Com participação em 1,4 mil júris, o promotor de Justiça Eugênio Amorim é conhecido duelista nos tribunais. E tem feito nas mídias sociais a defesa veemente de um novo julgamento dos quatro acusados de matar o médico Marco Antônio Becker. Como o leitor sabe, o júri acabou com a absolvição dos réus, abrindo uma polêmica sobre o veredito.
Assim como ouvimos defensores dos réus que vibraram com a absolvição e como o Ministério Público Federal até agora não apresentou suas razões para querer realizar de novo o júri, damos espaço aqui a um experiente acusador dos tribunais. Amorim chegou a participar das investigações do assassinato de Becker, que foi com quatro tiros na noite de 4 de dezembro de 2008. Na época, ele era vice-presidente do Conselho Regional de Medicina (Cremers). O inquérito da Polícia Civil concluiu que ele foi morto num complô armado por outro médico, Bayard Fischer dos Santos, que considerava Becker responsável pela cassação do seu diploma de Medicina.
Bayard teria contratado um traficante que era cliente dele, Juraci da Silva, o Jura, para organizar uma emboscada, feita por dois capangas dele: Michael Noroaldo Garcia Câmara e um atirador (que não virou réu, por falta de provas). Um assessor de Bayard, Moisés Gugel, foi apontado como intermediário na encomenda do crime.

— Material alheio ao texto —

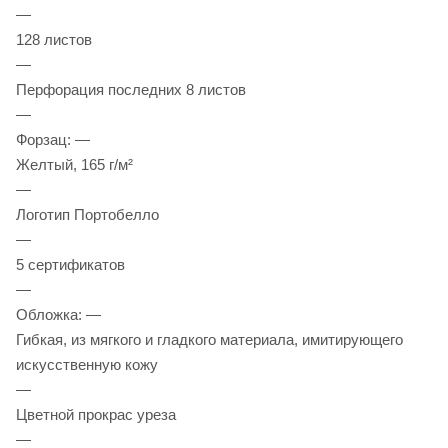
—
128 листов
—
Перфорация последних 8 листов
—
Форзац: —
Желтый, 165 г/м²
—
Логотип Портобелло
—
5 сертификатов
—
Обложка: —
Гибкая, из мягкого и гладкого материала, имитирующего
искусственную кожу
—
Цветной прокрас уреза
—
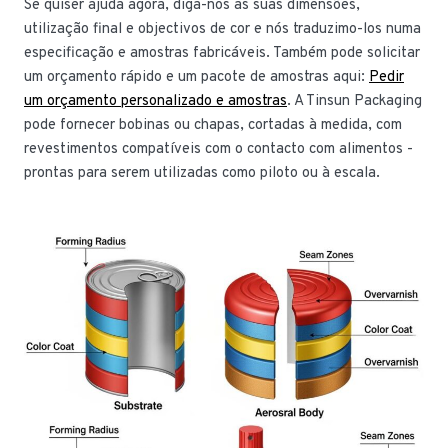
Se quiser ajuda agora, diga-nos as suas dimensões,
utilização final e objectivos de cor e nós traduzimo-los numa
especificação e amostras fabricáveis. Também pode solicitar
um orçamento rápido e um pacote de amostras aqui:
Pedir
um orçamento personalizado e amostras
. A Tinsun Packaging
pode fornecer bobinas ou chapas, cortadas à medida, com
revestimentos compatíveis com o contacto com alimentos -
prontas para serem utilizadas como piloto ou à escala.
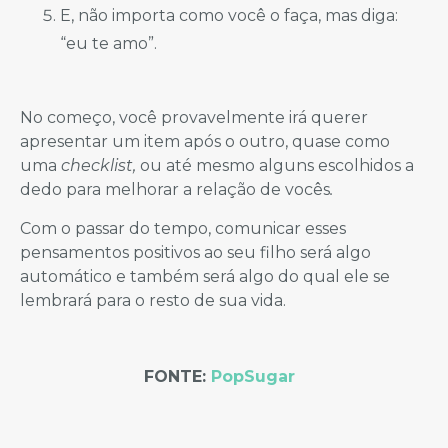
E, não importa como você o faça, mas diga:
“eu te amo”.
No começo, você provavelmente irá querer
apresentar um item após o outro, quase como
uma
checklist,
ou até mesmo alguns escolhidos a
dedo para melhorar a relação de vocês
.
Com o passar do tempo, comunicar esses
pensamentos positivos ao seu filho será algo
automático e também será algo do qual ele se
lembrará para o resto de sua vida.
FONTE:
PopSugar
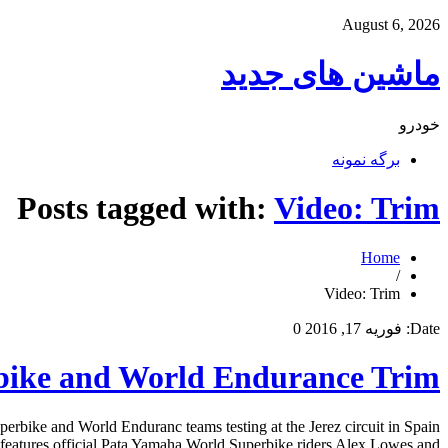
August 6, 2026
ماشین های جدید
خودرو
برگه نمونه
Posts tagged with:
Video: Trim
Home
/
Video: Trim
Date:
فوریه 17, 2016
0
bike and World Endurance Trim
bike and World Enduranc teams testing at the Jerez circuit in Spain
features official Pata Yamaha World Superbike riders Alex Lowes and […]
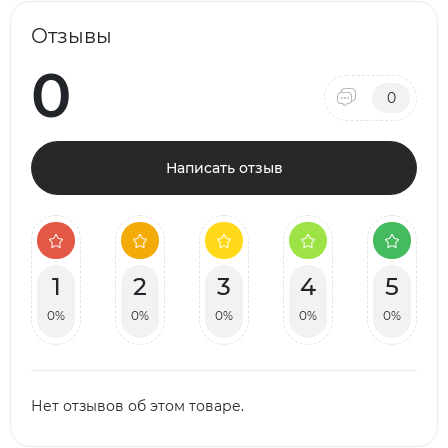
Отзывы
0
0
Написать отзыв
1
2
3
4
5
0%
0%
0%
0%
0%
Нет отзывов об этом товаре.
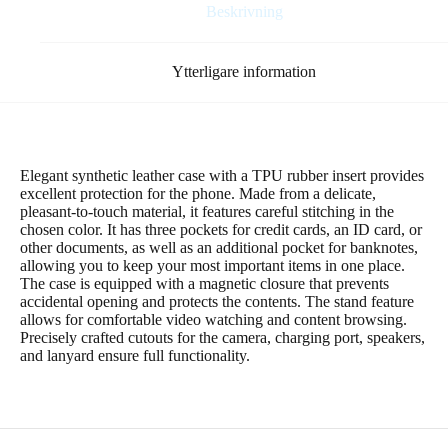
/
Beskrivning
SE
2022
red
Ytterligare information
mängd
Elegant synthetic leather case with a TPU rubber insert provides
excellent protection for the phone. Made from a delicate,
pleasant-to-touch material, it features careful stitching in the
chosen color. It has three pockets for credit cards, an ID card, or
other documents, as well as an additional pocket for banknotes,
allowing you to keep your most important items in one place.
The case is equipped with a magnetic closure that prevents
accidental opening and protects the contents. The stand feature
allows for comfortable video watching and content browsing.
Precisely crafted cutouts for the camera, charging port, speakers,
and lanyard ensure full functionality.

A etapa judicial do caso começou na esfera estadual (inclusive o promotor Amorim atuou nos trabalhos), mas passou para a federal, porque o crime estaria vinculado à atividade desempenhada pela vítima junto ao Conselho Federal de Medicina (CFM). Ao fim de seis dias de júri, os jurados absolveram os quatro acusados. Pesou muito no veredito a alegação da defesa dos réus, de que Becker tinha diversas inimizades, de quem vinha sofrendo ameaças, e foi morto a mando dessas pessoas. Uma das alegações das defesas é de que os autores da morte seriam dois policiais militares que teriam agenciado pessoas com as quais a vítima mantinha relacionamento. Os PMs o estariam chantageando e, ao se recusar a continuar cedendo às pressões, Becker teria sido morto, indicam os advogados. Uma suposta dívida de Becker junto a casas de aposta, do Brasil e do Uruguai, também foi levantada como uma das possíveis motivações para sua morte.
O promotor Amorim mantém a mesma convicção do início do caso: a de que os quatro réus foram os responsáveis pelo assassinato. E torce para que o Tribunal Regional Federal (TRF-4) anule o veredito, julgando os réus novamente.
Mas Amorim admite que alguns fatores contribuíram para a absolvição dos acusados. Um deles é o tempo transcorrido desde o assassinato, quase 15 anos, suficientes para amornar convicções. O deslocamento da competência do júri, da Justiça Estadual para a Federal, ajudou a distanciar o julgamento do clamor que o crime provocou na época dos fatos.
O promotor também tem dúvidas se usaria a réplica durante os debates, como costuma usar (mas o Ministério Público Federal não o fez, talvez para acelerar os trabalhos num júri exaustivo). Amorim considera ainda que a Justiça Federal está pouco acostumada a júris por homicídio, o que pode ter levado a muitas dúvidas.
Ele admite que testemunhas de acusação esqueceram de fatos (o que se mostrou decisivo no veredito), mas defende que seja feito novo júri, sob alegação de que as partes foram impedidas de mostrar documentos, além de os debates terem sido controlados com rigor pelo juiz, “talvez de forma demasiada”.